Cigar Review: Rodrigo Corona Project

RodrigoCoronaProject

You have no doubt noticed I’ve smoked a lot of cigars from George Rodriguez of Rodrigo Cigars! I think I stumbled on George about a year ago while looking for “Leaf by Oscar” lanceros. George usually has them in all 3 or 4 of their wrappers (I’ve bought bundles of the maduro, Corojo, and Sumatra) and he often has them at a generous discount. Indeed, his frequent discounts (and always free shipping on orders of $50 or more) have kept me coming back to his online store, and now besides the Leafs and several boxes of Padilla Reserva San Andres, I’ve been smoking his “house blends”. He did a clever thing sometime back, he sent me a free sampler of 5 of his experimental blends. One of those cigars was fantastic, one of the best I’ve ever smoked (see my review of the collection here), three were pretty good, and one not so much. None of those blends are in production, but the samples did tell me that George knows how to blend a good cigar.

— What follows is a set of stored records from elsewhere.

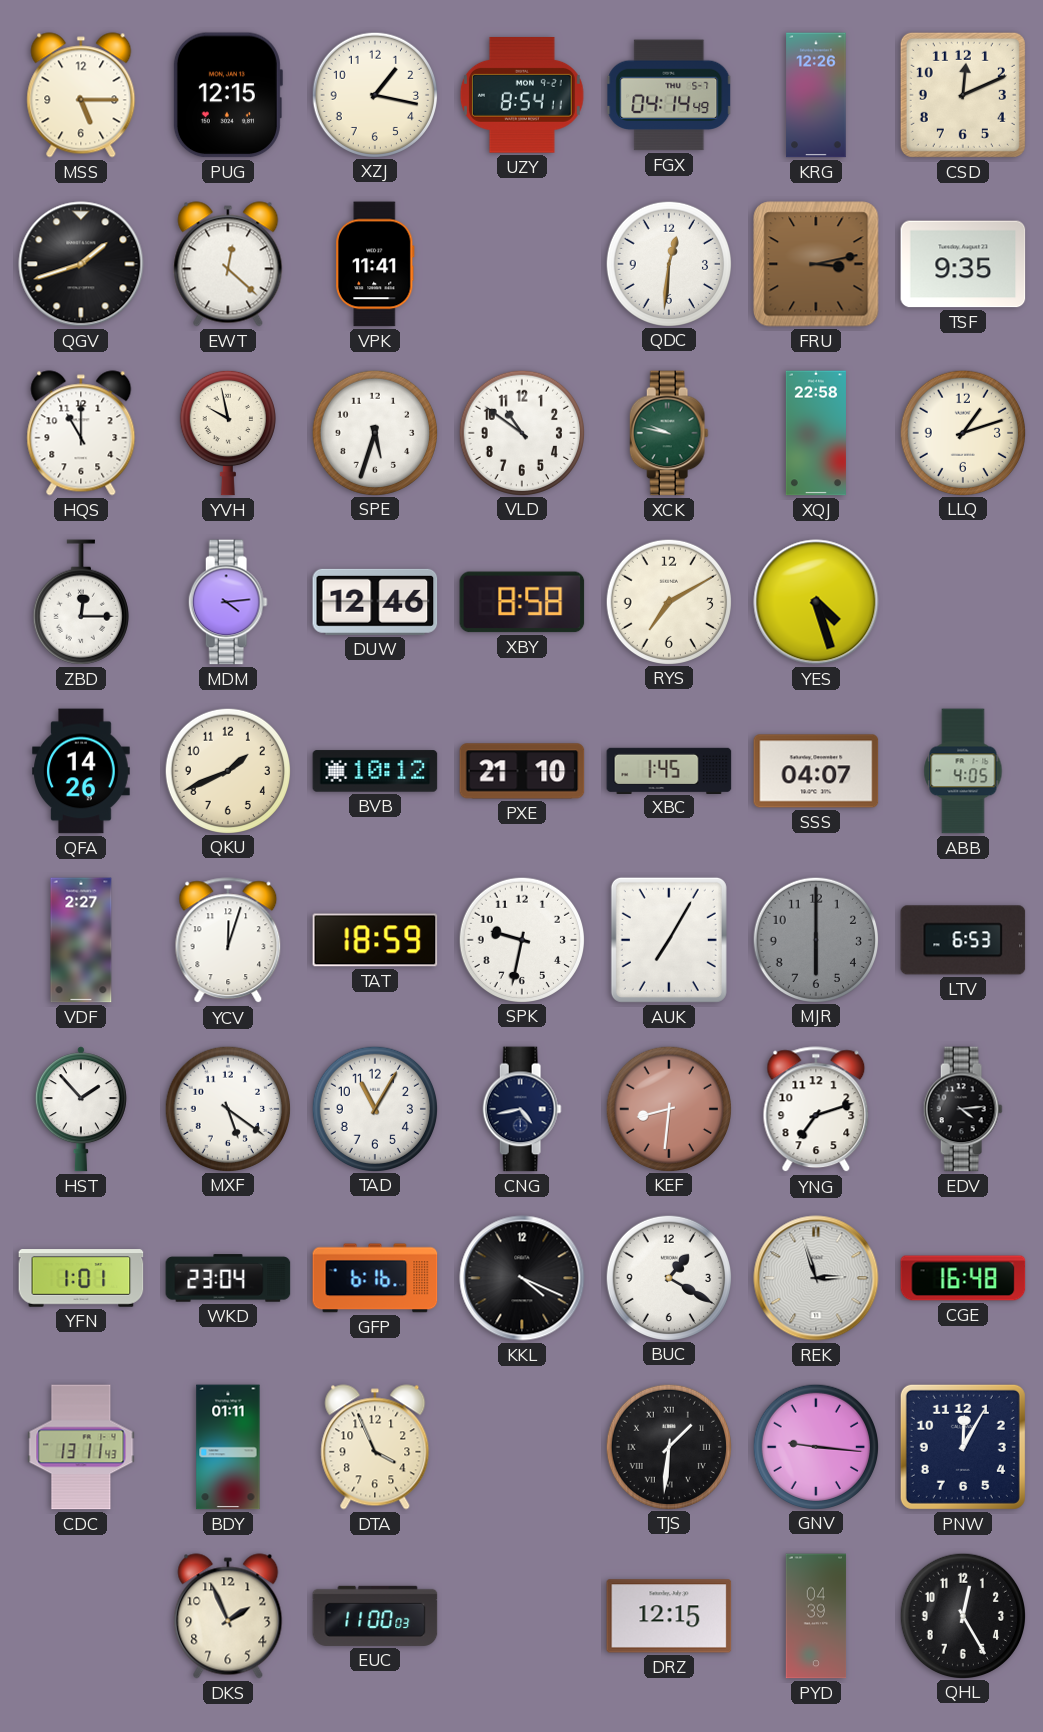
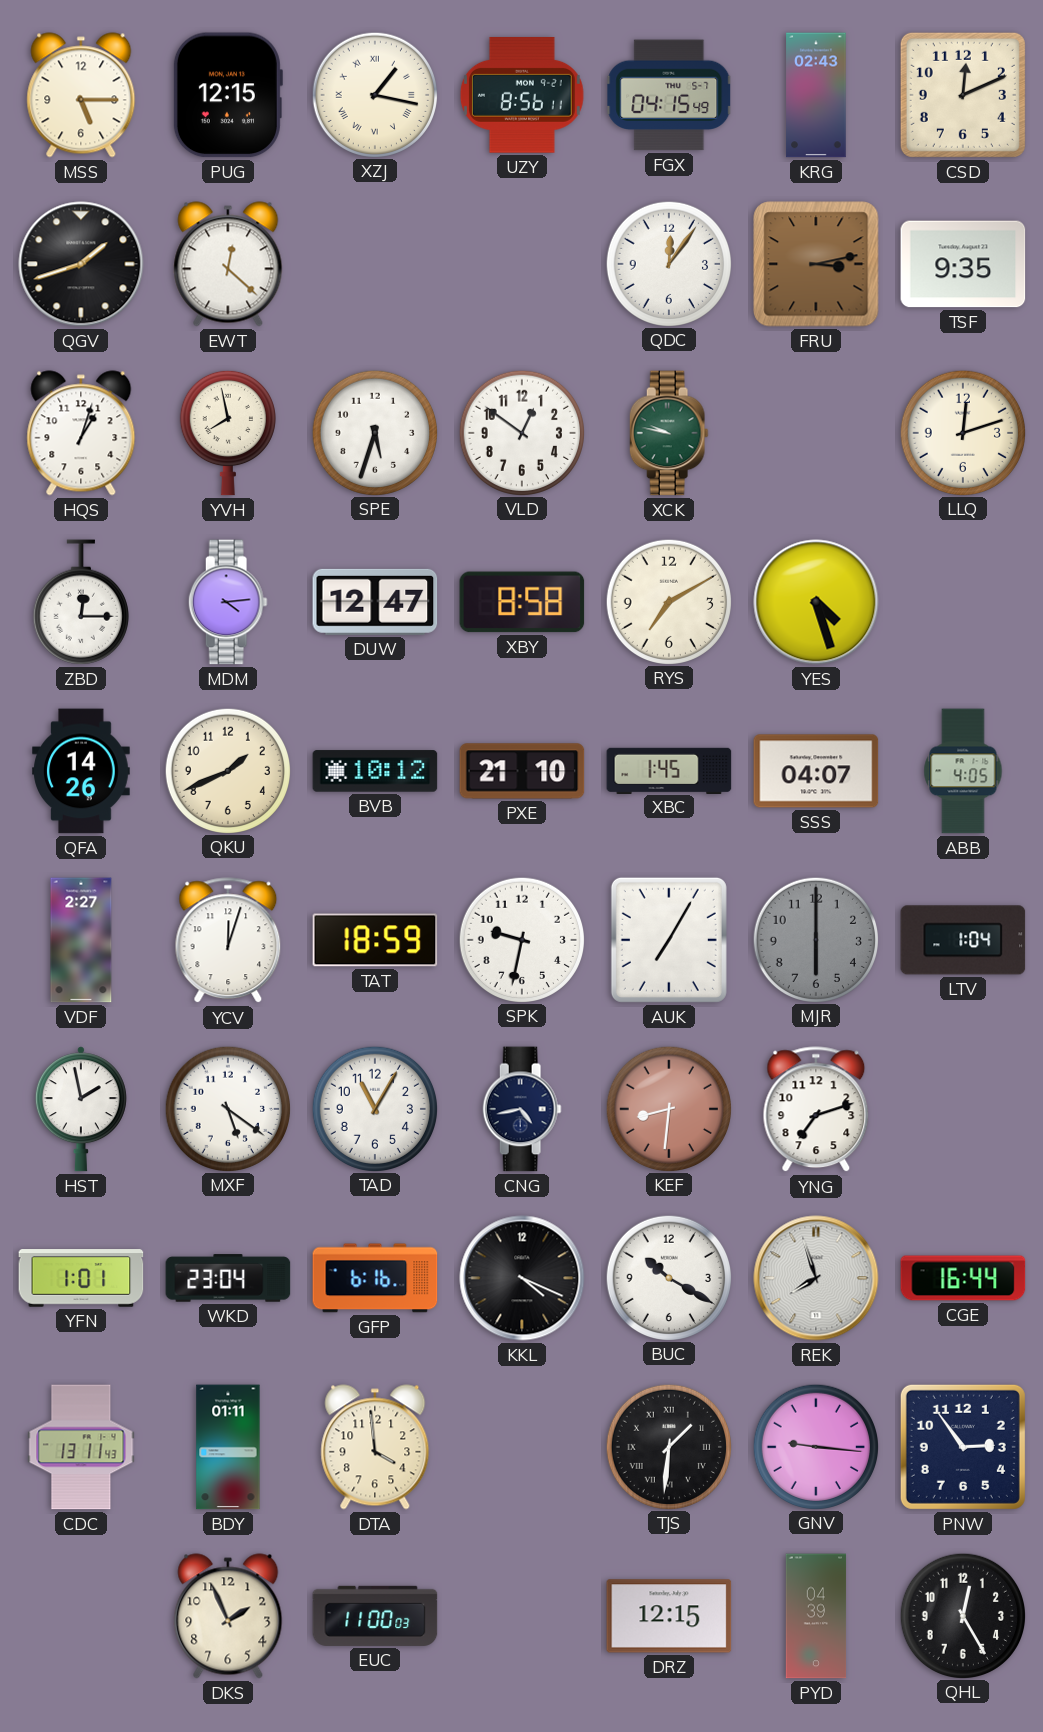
XZJ numerals: Arabic -> Roman
UZY: 8:54 -> 8:56
FGX: 04:14 -> 04:15
KRG: 12:26 -> 02:43
VPK: 11:41 -> none
QDC: 12:31 -> 12:06
HQS: 11:00 -> 1:03
YVH: 9:58 -> 7:58
VLD: 10:51 -> 12:51
XQJ: 22:58 -> none
LLQ: 1:12 -> 12:12
DUW: 12:46 -> 12:47
LTV: 6:53 -> 1:04
HST: 1:53 -> 1:58
EDV: 4:14 -> none
BUC: 1:20 -> 10:20
REK: 2:57 -> 7:57
CGE: 16:48 -> 16:44
DTA: 3:56 -> 3:59
PNW: 12:05 -> 2:54
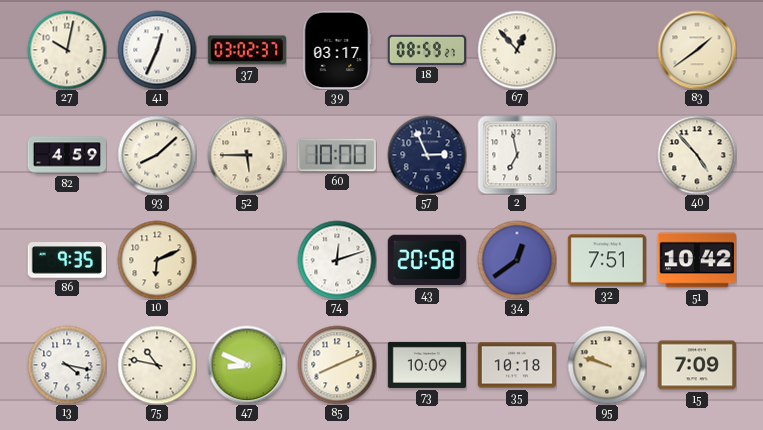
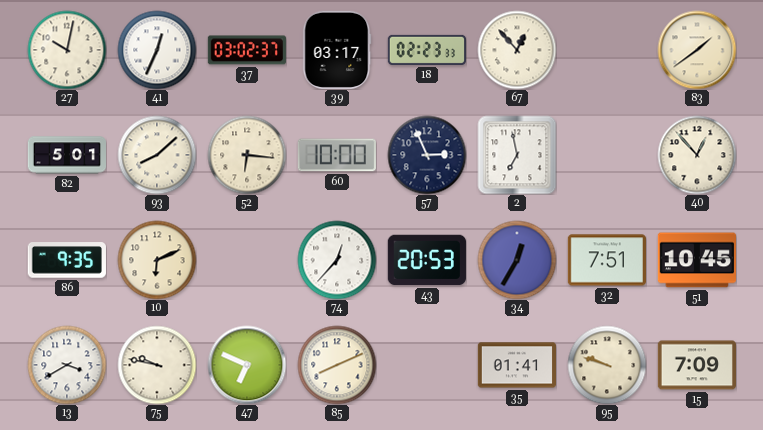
18: 08:59 -> 02:23
82: 4:59 -> 5:01
52: 5:45 -> 6:16
40: 4:53 -> 12:53
74: 12:12 -> 12:37
43: 20:58 -> 20:53
34: 12:39 -> 12:35
51: 10:42 -> 10:45
13: 4:17 -> 3:40
75: 10:47 -> 9:47
47: 8:49 -> 6:49
73: 10:09 -> none
35: 10:18 -> 01:41
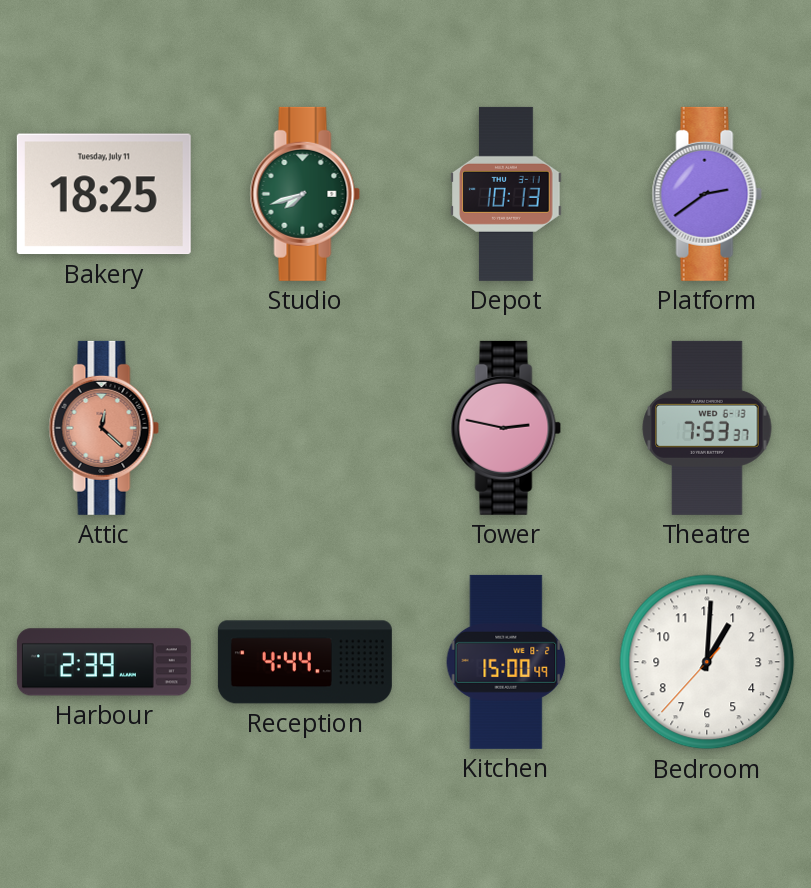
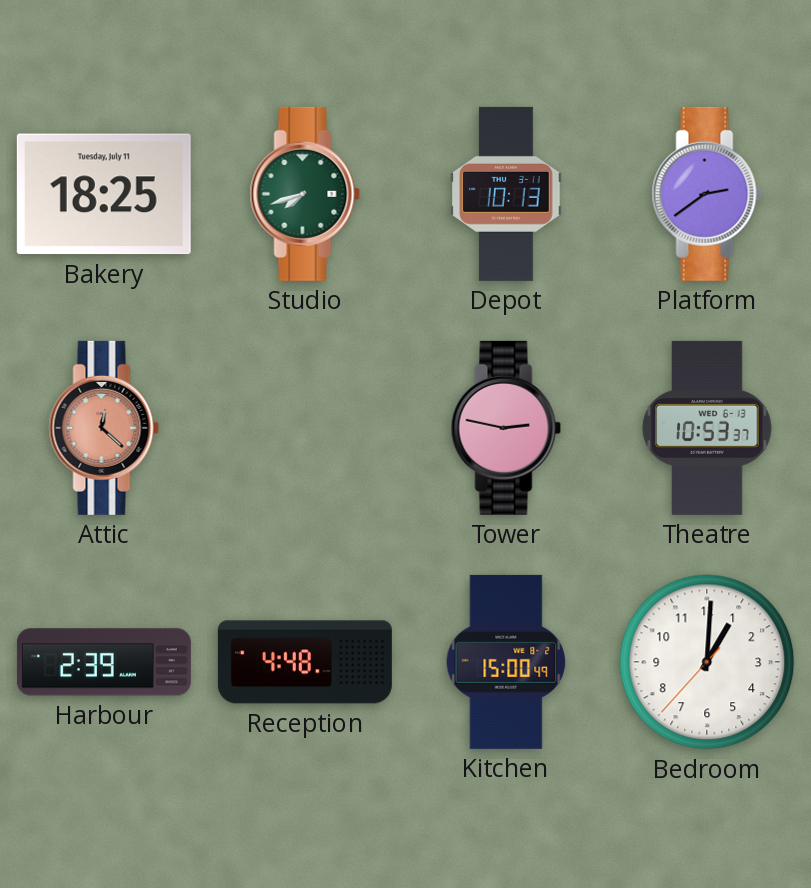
Theatre: 7:53 -> 10:53
Reception: 4:44 -> 4:48
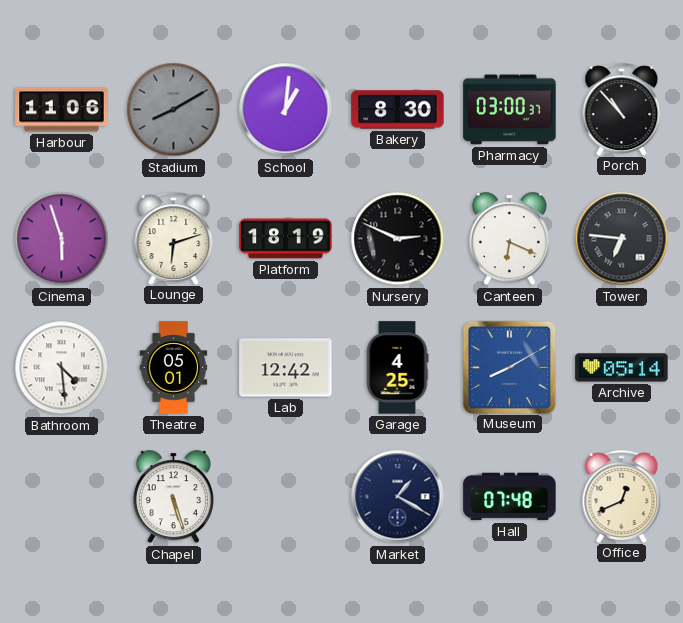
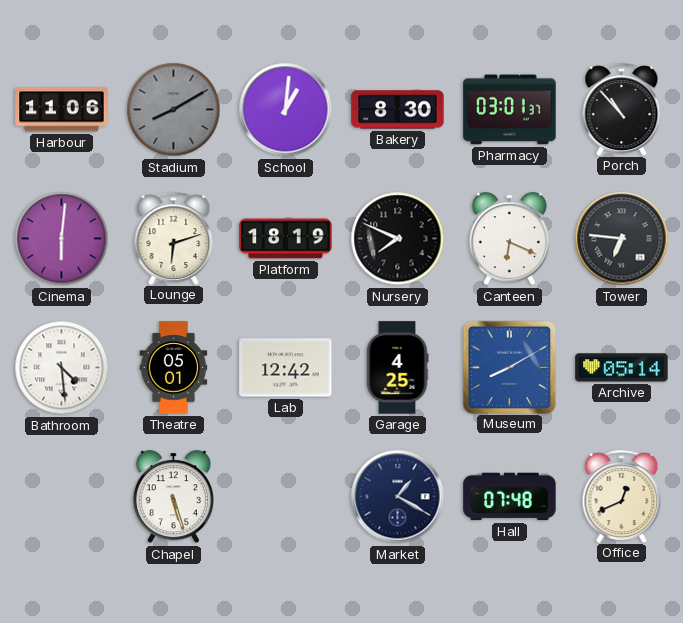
Pharmacy: 03:00 -> 03:01
Cinema: 5:57 -> 6:01
Nursery: 2:49 -> 7:49
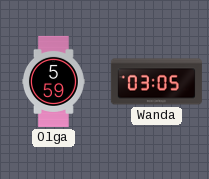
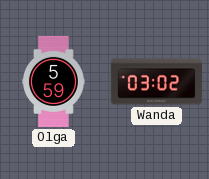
Wanda: 03:05 -> 03:02
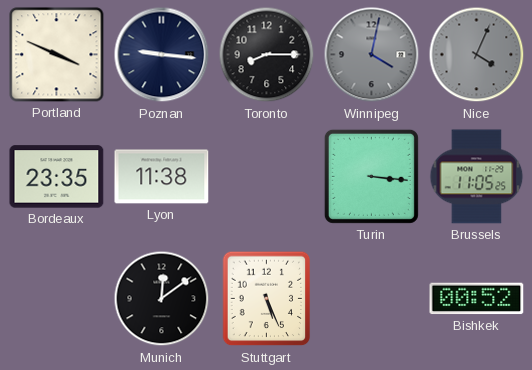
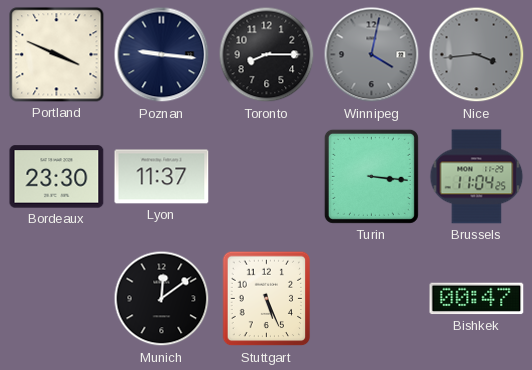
Nice: 4:04 -> 3:44
Bordeaux: 23:35 -> 23:30
Lyon: 11:38 -> 11:37
Brussels: 11:05 -> 11:04
Bishkek: 00:52 -> 00:47
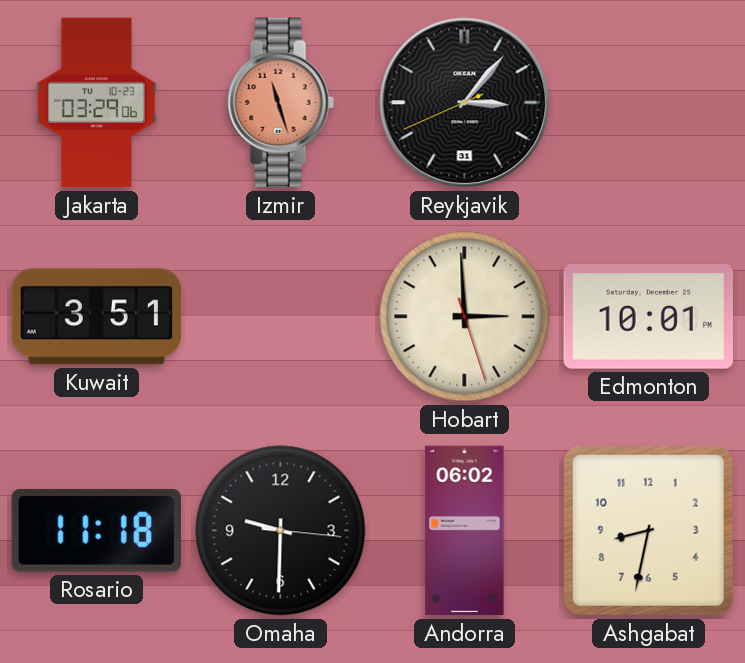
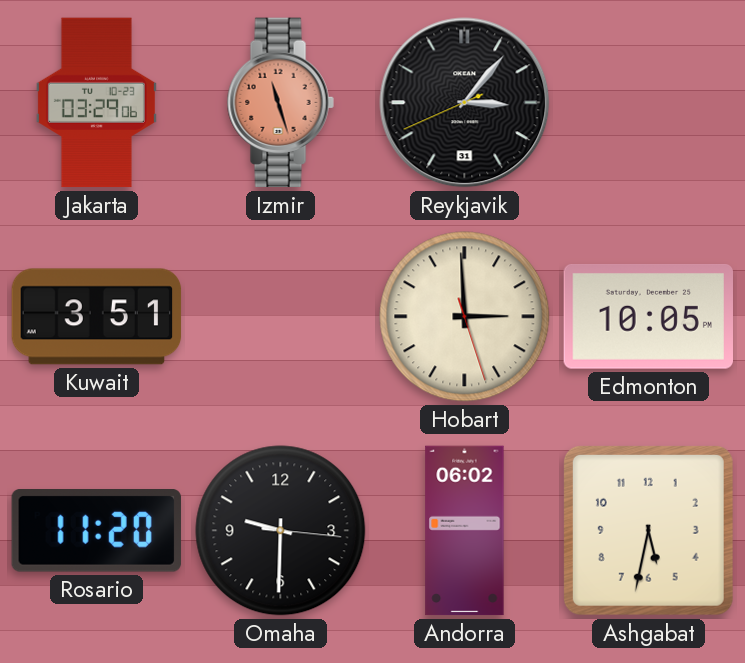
Edmonton: 10:01 -> 10:05
Rosario: 11:18 -> 11:20
Ashgabat: 8:32 -> 5:32
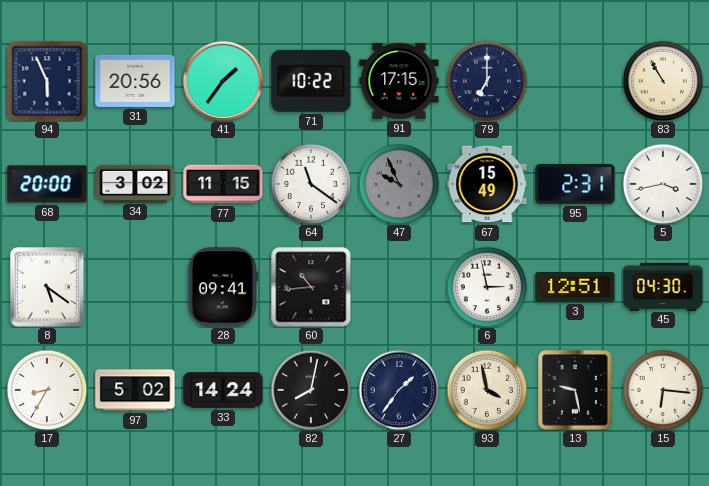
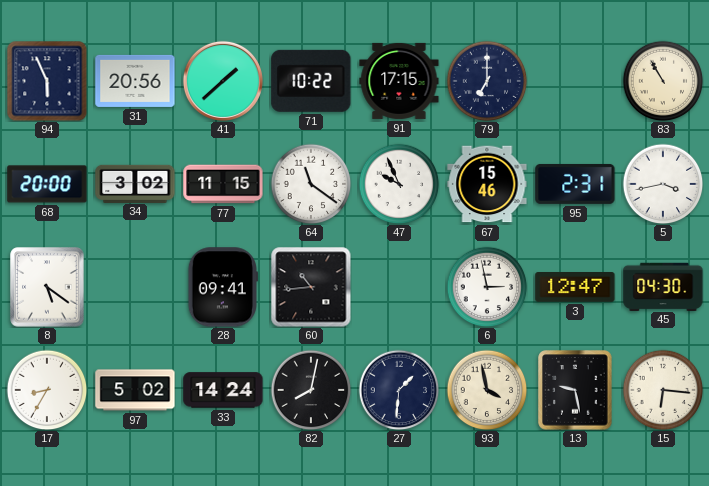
41: 1:36 -> 1:38
47 dial: grey -> white
67: 15:49 -> 15:46
3: 12:51 -> 12:47
27: 1:36 -> 1:31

The “Corona Project” is George’s top of the line production house blend. It comes at a top of the line retail price of $9.50/stick, but I got mine for $7.75 thanks to being on his mailing list and seeing one of those frequent discounts come along. I’ve also reviewed George’s Fortaleza Absoluto also good and retailing at around the $7 mark before any discount.

This is a classic corona, 6″x43 with a pigtail cap and closed foot. The filler is an all ligero blend of Dominican Criollo 98, Corojo, and HVA (Honduran maybe?). The binder is Sumatra Ecuador, and the wrapper a maduro broadleaf US Connecticut! Each cigar is aged for a year before release.

The cold aroma of the cigar is dominated by manure and barnyard, but there is something unusual here, a sort of smokey aroma I remember from unlit black Latakia pipe tobacco. I haven’t smoked a pipe in 30 years, but the aroma of that tobacco is very distinct and it came back to me immediately. Cold taste is a little salty with hay and flower notes. Construction seems great. I can trace the wrapper seam and there are some veins. The pack is firm and very even. This is not a super dense cigar but it isn’t lightly packed either.

On initial light the cigar is only mildly peppered. By the last couple of inches, the pepper is dominant, especially in the retrohale. Flavors flit in and out throughout the stick. There is a sweet woodiness, leather, hay from time to time, lots of roasted nut and sometimes a sweet mintiness. The retrohale is particularly rich in the nut aromas, sweet flowers, and some warm baking spices like nutmeg. Draw was perfect all the way along and never needs any correction. I did do a minor burn touch up once in a while, but I do that a lot anyway. Smoke output is great. I’ve smoked three of these now and they have all been consistent. I smoked each down to the last 1/2 inch with smoke time being about 80 minutes. This is a nice slow burning stick.

Is the stick worth a $9.50 retail price? Let me put it this way. If Illusione, Tatuaje, or Roma Craft released this same blend at this price I think they would have a big hit and we would all be raving about it. But competing with many other very fine cigars at this price point is going to be tough for a house blend. There are a lot of great cigars in the $9-$10 retail range that are much better known! George’s ace-in-the-hole are his frequent discounts, so as always I recommend getting on his mailing list and watching for those to come along.

I’ve paired this stick with coffee, a dark rum, and my Elijah Craig bourbon. All go very well.